In seinem wirtschafts- und finanzpolitischen Schlüsselthemen-Papier für die Diskussion der Staats- und
Regierungschefs am EU-Frühjahrsgipfel, wird der ECOFIN-Rat von der Feststellung ausgehen, Lissabon-Strategie
sowie Stabilitäts- und Wachstumspakt haben mehr Wachstum, mehr Beschäftigung und geringere Defizite gebracht.
Die stabilitätsorientierte Reformpolitik soll daher konsequent fortgesetzt werden. Im Vordergrund stehen solide
öffentliche Finanzen, Stabilität auf den Finanzmärkten, Weiterentwicklung des Binnenmarktes und
die Umsetzung der Klima- und Energiestrategie.
Sollten ein oder mehrere EU-Mitgliedstaaten die Voraussetzungen für den Beitritt zur Euro-Zone erfüllen,
wird der ECOFIN-Rat im Juli, nach Prüfung der Konvergenzberichte im Europäischen Rat, formelle Beschlüsse
fassen und den Eintrittskurs festlegen. Österreich bewertet die Erweiterung der Euro-Zone positiv, weil sie
die Rolle der gemeinsamen Währung im globalen Wettbewerb stärke.
Auf der EU-Agenda steht 2008 auch eine Überprüfung des 2005 beschlossenen EU-Finanzrahmens. Der Kommissionsbericht
wird Ende 2008/Anfang 2009 erwartet. Österreich will den Fokus bei den Ausgaben stärker auf die Förderung
von Wachstum und Beschäftigung, die Bewältigung des Klimawandels, Versorgungssicherheit bei Energie und
auf die Erhaltung der natürlichen Ressourcen legen. Der Ausgabenrahmen soll auch in Zukunft 1 % des BIP nicht
übersteigen, die Möglichkeit einer EU-weiten Einnahmenquelle sei zu prüfen.
Stabilere Finanzmärkte
Die aktuellen Turbulenzen auf den Finanzmärkten zeigten Schwächen der Finanzsysteme auf, insbesondere
der Marktorganisation für komplexe Finanzprodukte, heißt es in Brüssel. Schon im Oktober 2007 hat
der ECOFIN-Rat Vorschläge für mehr Transparenz, eine bessere Bewertung von Finanzprodukten, für
die Aufsicht und zur Analyse der Rating Agenturen vorgelegt. Ein erster Zwischenbericht wird für Mitte 2008
erwartet. Österreich unterstützt die vorgeschlagenen Maßnahmen, wendet sich aber gegen eine Einschränkung
nationaler Mechanismen zur Krisenprävention.

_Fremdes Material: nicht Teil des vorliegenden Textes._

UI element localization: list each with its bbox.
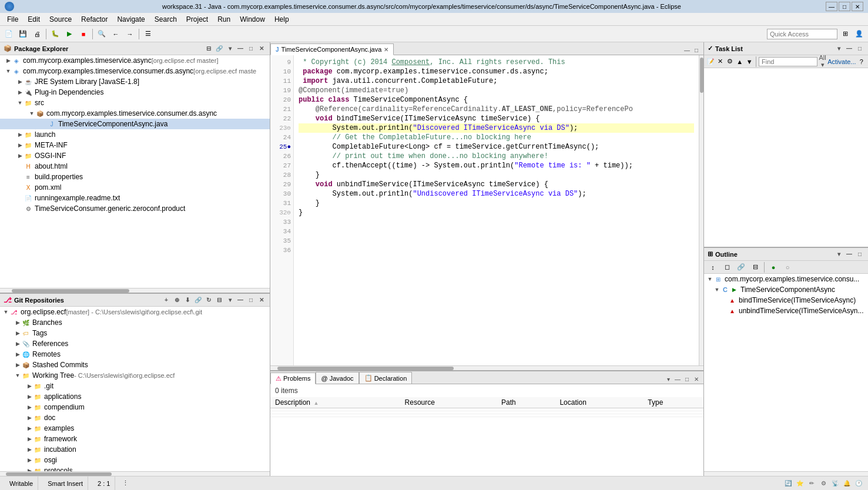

Da ein allfälliger Konkurs einer großen Bankengruppe die Stabilität der Finanzmärkte mehrerer
Mitgliedstaaten bedrohen kann, begrüßt Österreich die Vorschläge des ECOFIN-Rates zur Verbesserung
des grenzüberschreitenden Krisenmanagements. Im Frühjahr 2009 soll dazu ein EU-weiter Test stattfinden.
Österreich drängt auf Flexibilität im Krisenmanagement, um situationsspezifisch reagieren zu können.
Versicherungsaufsicht
Die Kommission hat unter dem Titel "Solvabilität II" einen Richtlinienvorschlag mit neuen Solvabilitätsanforderungen
und Aufsichtsstandards für Versicherungen vorgelegt. Eine Einigung über quantitative Eigenmittelanforderungen
und Gruppenaufsichtssysteme will nun die slowenische Präsidentschaft herbeiführen, damit die Richtlinie
2012 in Kraft treten kann. Österreich will die Besonderheiten des österreichischen Versicherungsmarktes,
das hohe Schutzniveau für Versicherte und Begünstige sowie die Anliegen und Bedürfnisse von KMU
und Kompositversicherern berücksichtigt sehen. Die Voraussetzungen für eine alleinzuständige Gruppenaufsicht
liegen für Österreich noch nicht vor, schreibt der Finanzminister.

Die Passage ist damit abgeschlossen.